We had our conversation with our landlord at Georgia James. It made sense in my mind that this is the last big rent I’m paying. My 10-year lease is up. You have to do a lot more renovations in here. And yes, we flipped it from Underbelly to Georgia James. I told my business partners, “I know we’re just paying it all off. We’re literally in the clear now. But let’s go.” You have to think about the future. If something like the pandemic happens again, you still have that massive rent.
I didn’t have another spot in mind for Georgia James until I walked that giant aircraft carrier. I was like, “Todd, see what the economics on that look like.” He was like, “Man, it’s basically the same, if not better, than what we have on the place next door for Pastore.” I was like, “It’s time to go.”

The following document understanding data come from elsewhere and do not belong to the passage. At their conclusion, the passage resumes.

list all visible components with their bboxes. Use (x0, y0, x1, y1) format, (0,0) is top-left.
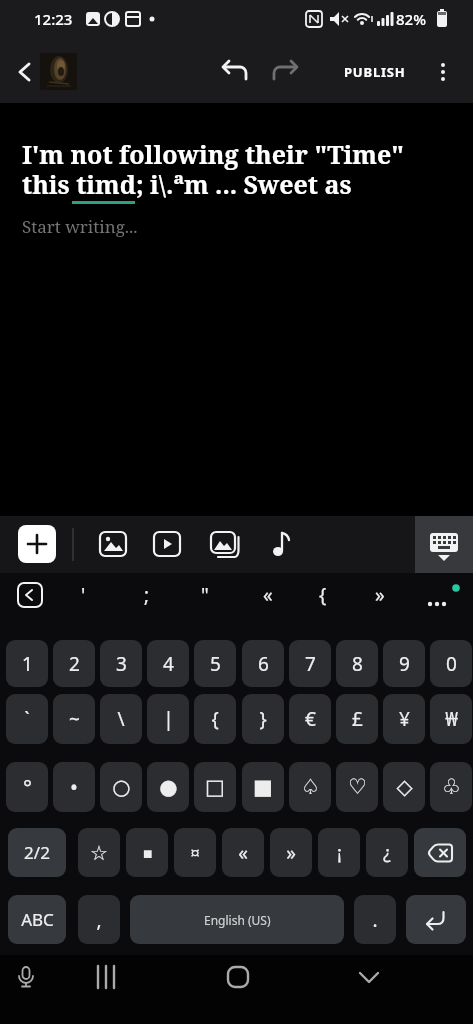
button[interactable]: ` (6, 694, 48, 744)
button[interactable]: 2 (53, 640, 95, 687)
staticText: ♧ (442, 775, 461, 799)
button[interactable]: 3 (100, 640, 142, 687)
staticText: ABC (21, 908, 54, 931)
button[interactable] (351, 959, 387, 995)
staticText: 8 (352, 651, 363, 677)
button[interactable]: 4 (147, 640, 189, 687)
button[interactable]: » (367, 579, 393, 611)
staticText: Start writing... (22, 215, 138, 238)
staticText: | (163, 706, 174, 732)
button[interactable] (14, 579, 46, 611)
staticText: ; (144, 582, 150, 608)
button[interactable]: □ (194, 762, 236, 812)
button[interactable] (8, 959, 44, 995)
button[interactable]: ¿ (366, 828, 408, 877)
staticText: « (263, 582, 273, 608)
staticText: 7 (305, 651, 316, 677)
button[interactable] (206, 526, 243, 563)
button[interactable]: ☆ (78, 828, 120, 877)
staticText: 0 (446, 651, 457, 677)
button[interactable]: € (289, 694, 331, 744)
staticText: ° (23, 773, 32, 802)
button[interactable]: 1 (6, 640, 48, 687)
staticText: • (70, 773, 78, 802)
button[interactable]: ● (147, 762, 189, 812)
button[interactable] (415, 516, 473, 573)
button[interactable]: » (270, 828, 312, 877)
button[interactable]: 7 (289, 640, 331, 687)
button[interactable] (425, 54, 461, 90)
button[interactable]: } (242, 694, 284, 744)
staticText: 82% (396, 9, 426, 29)
staticText: » (375, 582, 385, 608)
button[interactable]: \ (100, 694, 142, 744)
button[interactable]: ♡ (336, 762, 378, 812)
button[interactable]: , (78, 895, 120, 944)
button[interactable]: English (US) (130, 895, 344, 944)
staticText: { (319, 582, 327, 608)
staticText: ¤ (190, 841, 200, 864)
button[interactable]: { (194, 694, 236, 744)
staticText: ◇ (396, 775, 413, 799)
button[interactable]: ¥ (383, 694, 425, 744)
staticText: ₩ (445, 706, 458, 732)
button[interactable] (262, 526, 299, 563)
staticText: 2/2 (24, 841, 50, 864)
button[interactable] (88, 959, 124, 995)
button[interactable] (95, 526, 132, 563)
button[interactable]: ■ (242, 762, 284, 812)
button[interactable] (268, 54, 304, 90)
button[interactable]: ' (70, 579, 96, 611)
button[interactable]: ° (6, 762, 48, 812)
staticText: 6 (258, 651, 269, 677)
button[interactable]: « (255, 579, 281, 611)
button[interactable]: ; (134, 579, 160, 611)
button[interactable] (414, 828, 466, 877)
staticText: , (96, 907, 102, 933)
button[interactable]: • (53, 762, 95, 812)
button[interactable] (406, 895, 466, 944)
button[interactable]: 0 (430, 640, 472, 687)
staticText: ¿ (383, 840, 391, 865)
button[interactable]: " (192, 579, 218, 611)
button[interactable] (220, 959, 256, 995)
staticText: ~ (69, 706, 80, 732)
button[interactable]: 9 (383, 640, 425, 687)
button[interactable]: ~ (53, 694, 95, 744)
button[interactable]: ♤ (289, 762, 331, 812)
button[interactable]: ▪ (126, 828, 168, 877)
button[interactable]: 5 (194, 640, 236, 687)
button[interactable]: ¤ (174, 828, 216, 877)
button[interactable]: 8 (336, 640, 378, 687)
button[interactable]: ABC (8, 895, 66, 944)
staticText: ■ (253, 775, 273, 799)
button[interactable]: ○ (100, 762, 142, 812)
button[interactable]: PUBLISH (332, 54, 418, 90)
button[interactable]: 6 (242, 640, 284, 687)
button[interactable]: { (310, 579, 336, 611)
staticText: ○ (112, 775, 131, 799)
button[interactable]: ◇ (383, 762, 425, 812)
button[interactable]: | (147, 694, 189, 744)
button[interactable] (216, 54, 252, 90)
button[interactable]: 2/2 (8, 828, 66, 877)
button[interactable]: « (222, 828, 264, 877)
button[interactable]: ♧ (430, 762, 472, 812)
staticText: ¥ (399, 706, 410, 732)
button[interactable]: ¡ (318, 828, 360, 877)
button[interactable]: £ (336, 694, 378, 744)
staticText: € (305, 706, 316, 732)
staticText: 12:23 (34, 9, 73, 29)
button[interactable] (149, 526, 186, 563)
staticText: 4 (163, 651, 174, 677)
staticText: } (259, 706, 267, 732)
button[interactable] (420, 579, 460, 611)
button[interactable]: ₩ (430, 694, 472, 744)
button[interactable] (6, 54, 42, 90)
button[interactable] (40, 53, 77, 90)
staticText: { (211, 706, 219, 732)
staticText: 3 (116, 651, 127, 677)
button[interactable]: . (354, 895, 396, 944)
staticText: « (238, 840, 248, 866)
button[interactable] (18, 525, 56, 563)
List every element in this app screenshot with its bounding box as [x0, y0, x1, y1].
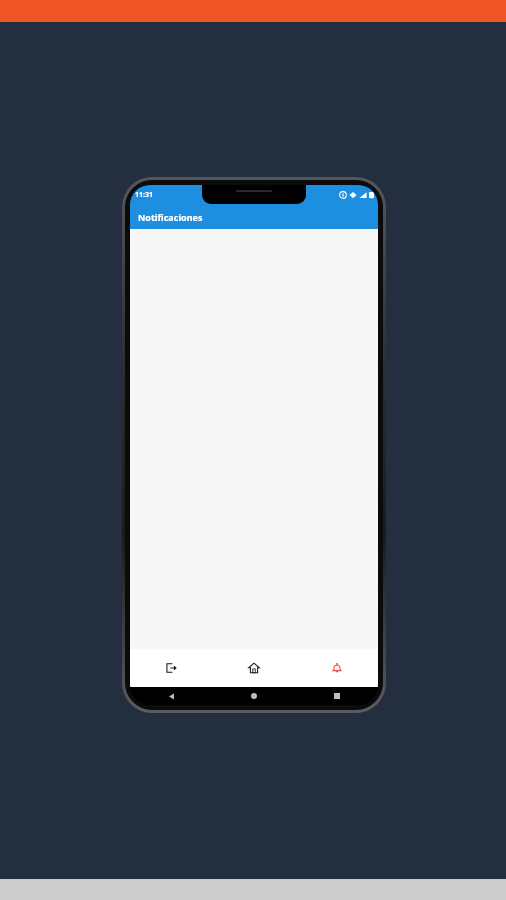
- staticText: Notificaciones: [138, 211, 203, 223]
- staticText: 11:31: [135, 190, 153, 200]
- button[interactable]: Cerrar sesión: [130, 649, 212, 687]
- button[interactable]: Notificaciones: [295, 649, 378, 687]
- button[interactable]: Inicio: [212, 649, 295, 687]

Both of these places are literally shells, and we are building them out exactly how we want. So at this point, we have closed Hay Merchant and Georgia James. We moved Georgia James down to One Fifth. We closed UB Preserv and moved that team to Georgian James Tavern. Now we’ve got Underbelly Burger, open and we are taking the One Fifth team to Wild Oats. For the next three to six months, every single restaurant and employee we have is in a brand-new facility.
We did three new restaurants in six months before, and we did that right. People are like, “You’re opening so much new stuff.” I’m like, “We’re not really. We’re just moving the concept to a new building.” The steakhouse has been done. Pastore has been done.
These days, I’m more hands-on with design. Before, I was more in the kitchen. I’d walk out and be like, “Oh, that’s what we’re doing? Those walls look great. That art looks great.” But now I’ve got chefs and culinary directors that are running everything. I have a team around me that can help me make decisions. And these things are turning out beautifully.
My wife Lindsey already made me promise this is it for awhile. She said, “You’re not doing anything else for two years.” People said, “The word is that you’re trying to expand your empire.” I’m like, “What empire? I’m not doing that. That’s colonial, or even before that. That’s Roman times.” I’m trying to make things work for our staff. I’m trying to make sure that all of our staff has brand-new beautiful homes.
We’re actually losing one restaurant in total. So it’s more of the focus on how to get it done perfectly. I say I won’t do it ever again. At some point we’ve got to figure out how to enjoy what we’ve done. I turn 50 this year. I don’t want to do this until I’m 70. I want to stand in front at Walmart with the black socks and sandals and shorts and greet people. “Hey, man! Come on in! Lawn equipment’s on aisle 42!”